* **Your assignment**
What you write must be the listing below in full, word for word, minus its pictures.

* **Raw data**
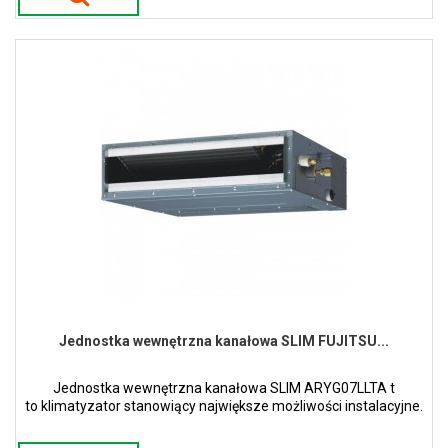
Jednostka wewnętrzna kanałowa SLIM FUJITSU...
Jednostka wewnętrzna kanałowa SLIM ARYG07LLTA t
to klimatyzator stanowiący największe możliwości instalacyjne.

* **Exercise output**
Jednostka wewnętrzna kanałowa SLIM FUJITSU...
Jednostka wewnętrzna kanałowa SLIM ARYG07LLTA t
to klimatyzator stanowiący największe możliwości instalacyjne.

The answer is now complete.